City council took two steps toward municipal gigabit internet access on Tuesday, June 19, approving a rough plan to staff the utility and executing a contract to design and build the first phase of the project.
The approved contract is with Magellan Advisors, who previously developed the plan for municipal fiber in Centennial, Colorado. Megellan will “provide design, engineering, and construction management services for the implementation of the City’s fiber-to-the-premise network,” according to the city council packet. The first year of the contract will cost around $704,896.
In late May city council decided to build out municipal fiber across the city, starting in South Hillsboro and the Shute Park area. Rolling out the entire network could take a decade, according to city officials, but when it’s done residents can expect to pay $50 for gigabit internet connectivity, according to city estimates. Hillsboro residents routinely pay more than that for a tiny fraction of the bandwidth.
Broadband industry representatives have been silent on the matter until now, but an Oregon Telecommunications Association representative spoke before last week’s meeting to express concern about the plan.
“We are proud to report that our members…already provide high speed internet, including one gig service,” she said. The representative, whose name I did not catch, went on to say residents “already have access to competitive pricing.”
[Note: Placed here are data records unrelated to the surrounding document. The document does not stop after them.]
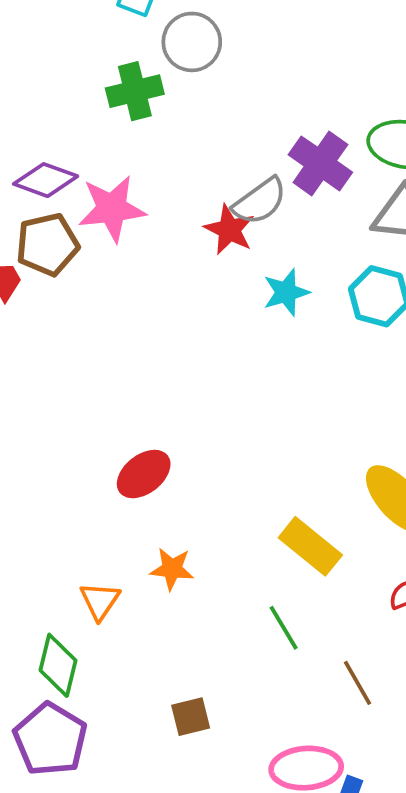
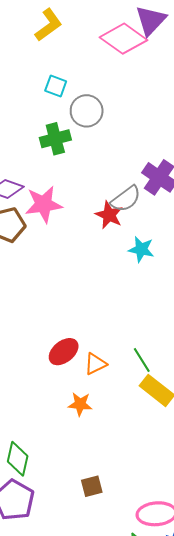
cyan star: (286, 292) -> (141, 249), turned 30
orange triangle: (100, 601) -> (95, 364), moved, turned 30
green line: (284, 628) -> (142, 360), moved

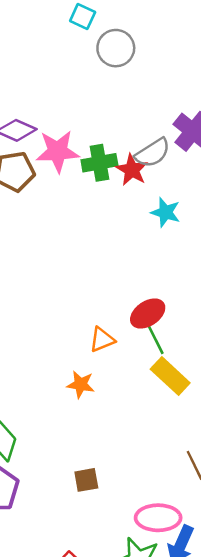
green cross: (55, 139) -> (99, 163), moved
red ellipse: (64, 352) -> (148, 314), moved

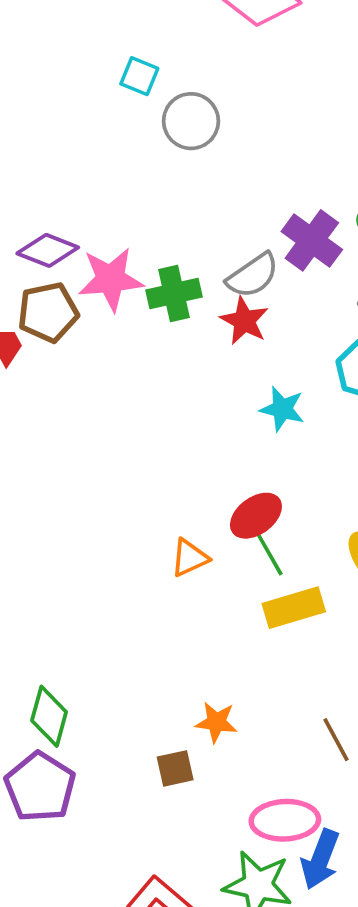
red star: (132, 170) -> (244, 321), moved
cyan star: (166, 212) -> (282, 409), moved
yellow rectangle: (170, 376) -> (294, 608), turned -57
orange star: (81, 385) -> (216, 722), moved

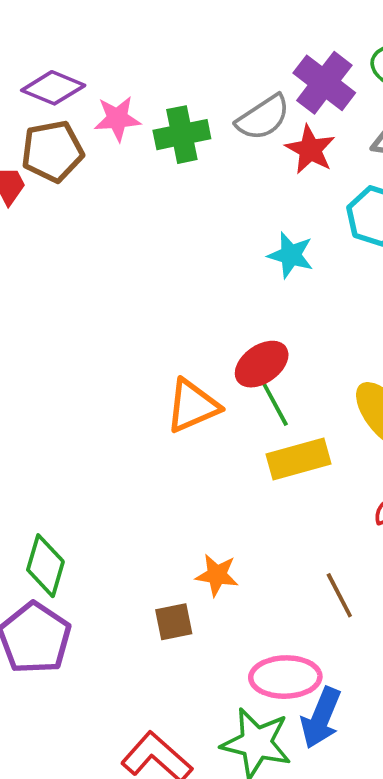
pink star: (111, 279) -> (117, 119), size x0.7
red star: (244, 321) -> (310, 149), moved
orange triangle: (189, 558) -> (193, 406), size x1.4

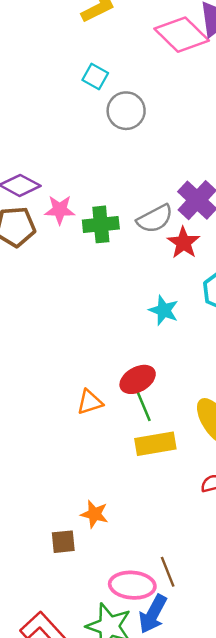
orange triangle: (193, 406) -> (90, 402), size x0.7
brown line: (339, 595) -> (168, 572), moved

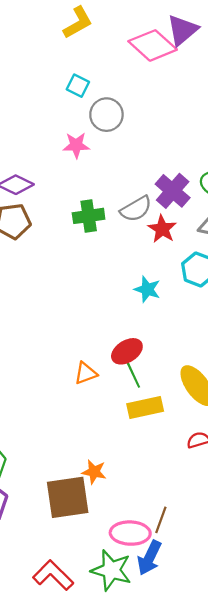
pink star: (60, 210) -> (76, 145), moved
brown square: (63, 542) -> (68, 497), size x2.0
brown line: (168, 572) -> (161, 520), turned 44

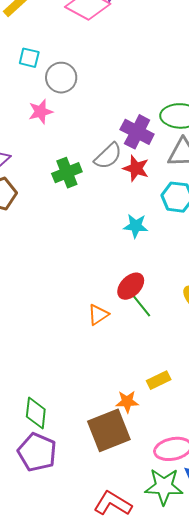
yellow rectangle: (145, 407) -> (159, 380), moved, size x0.7

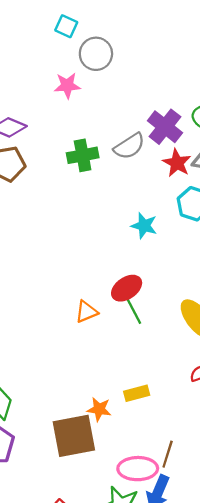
red star: (136, 168) -> (177, 163), moved

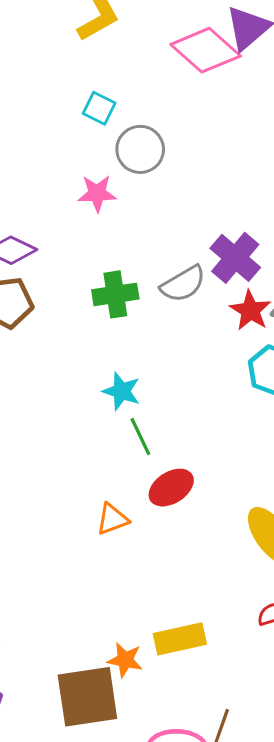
cyan star: (144, 226) -> (122, 391), moved
green line: (134, 311) -> (140, 436), moved
yellow rectangle: (137, 393) -> (180, 639), size x1.4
Of course, not one ISP is offering gigabit speeds in the entire city—coverage is limited to particular areas, and where gigabit speeds are offered they’re priced much higher than $50 a month over the long term (one year lock-in deals don’t count). Heck, I pay $45 a month for 30mbps, which is 3% the bandwidth of gigabit, and that price goes up every year. If there’s really “competitive pricing” available I’d love to learn about it.
Anyway, the industry rep pushed on.
“The city should proceed cautiously, update their business case, and ask whether pursuing an infrastructure project is something that citizens would choose,” she said.